Start of Records to process

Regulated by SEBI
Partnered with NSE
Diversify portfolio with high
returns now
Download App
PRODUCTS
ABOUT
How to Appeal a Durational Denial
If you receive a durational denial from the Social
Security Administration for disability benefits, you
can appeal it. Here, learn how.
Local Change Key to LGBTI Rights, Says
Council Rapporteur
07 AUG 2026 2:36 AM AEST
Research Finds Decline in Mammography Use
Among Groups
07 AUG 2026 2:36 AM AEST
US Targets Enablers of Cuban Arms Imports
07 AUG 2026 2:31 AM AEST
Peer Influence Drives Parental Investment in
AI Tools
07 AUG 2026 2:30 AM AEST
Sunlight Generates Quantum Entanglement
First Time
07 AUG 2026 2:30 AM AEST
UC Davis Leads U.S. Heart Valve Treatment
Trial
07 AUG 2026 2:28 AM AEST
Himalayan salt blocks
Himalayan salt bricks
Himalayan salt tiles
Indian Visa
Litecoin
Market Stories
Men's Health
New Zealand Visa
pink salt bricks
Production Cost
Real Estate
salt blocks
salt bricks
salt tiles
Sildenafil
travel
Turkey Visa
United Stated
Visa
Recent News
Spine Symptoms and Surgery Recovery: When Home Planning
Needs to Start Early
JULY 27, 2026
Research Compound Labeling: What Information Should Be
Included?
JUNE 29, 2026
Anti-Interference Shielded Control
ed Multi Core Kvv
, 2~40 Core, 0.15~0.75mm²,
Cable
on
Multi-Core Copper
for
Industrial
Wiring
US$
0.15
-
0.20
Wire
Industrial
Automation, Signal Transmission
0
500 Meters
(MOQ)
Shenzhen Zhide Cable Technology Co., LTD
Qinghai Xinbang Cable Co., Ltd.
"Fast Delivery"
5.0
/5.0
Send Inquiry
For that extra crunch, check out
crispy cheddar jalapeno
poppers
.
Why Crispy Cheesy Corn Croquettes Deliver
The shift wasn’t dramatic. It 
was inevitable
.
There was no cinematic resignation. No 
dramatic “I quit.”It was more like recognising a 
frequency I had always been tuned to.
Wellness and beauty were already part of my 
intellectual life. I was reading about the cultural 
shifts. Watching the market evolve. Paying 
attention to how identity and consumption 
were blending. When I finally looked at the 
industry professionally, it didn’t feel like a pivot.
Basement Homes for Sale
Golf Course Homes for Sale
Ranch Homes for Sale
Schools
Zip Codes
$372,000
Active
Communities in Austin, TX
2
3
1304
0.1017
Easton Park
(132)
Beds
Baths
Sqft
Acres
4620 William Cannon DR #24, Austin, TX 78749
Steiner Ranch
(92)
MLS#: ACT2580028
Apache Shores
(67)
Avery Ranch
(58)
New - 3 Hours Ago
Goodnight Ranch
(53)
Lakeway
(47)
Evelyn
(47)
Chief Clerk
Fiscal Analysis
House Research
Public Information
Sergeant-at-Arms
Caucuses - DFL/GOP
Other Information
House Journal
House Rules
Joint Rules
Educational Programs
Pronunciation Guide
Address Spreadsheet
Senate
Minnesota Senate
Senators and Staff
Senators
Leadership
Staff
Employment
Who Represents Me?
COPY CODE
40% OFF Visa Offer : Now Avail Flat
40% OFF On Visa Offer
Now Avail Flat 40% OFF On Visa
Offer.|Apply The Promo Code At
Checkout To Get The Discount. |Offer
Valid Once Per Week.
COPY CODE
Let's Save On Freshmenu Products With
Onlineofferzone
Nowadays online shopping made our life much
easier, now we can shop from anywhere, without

End of Records to process

**What is expected:** Your answer should be one number: how many lines of the records hold "Homes".

**Finished exercise:** 3